(Stored data entries)

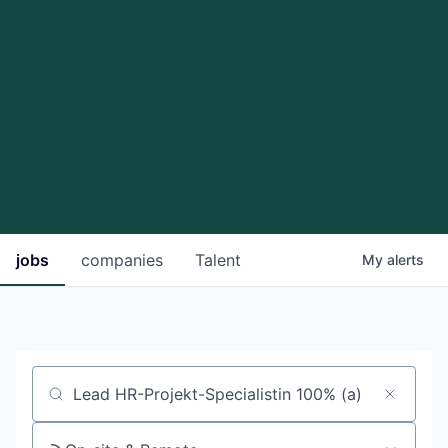
jobs
companies
Talent
My
alerts
Job title, company or keyword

▶ Task directions: Write the data above out exactly. Leave out any pictures.

▶ Response for this exercise:
jobs
companies
Talent
My
alerts
Job title, company or keyword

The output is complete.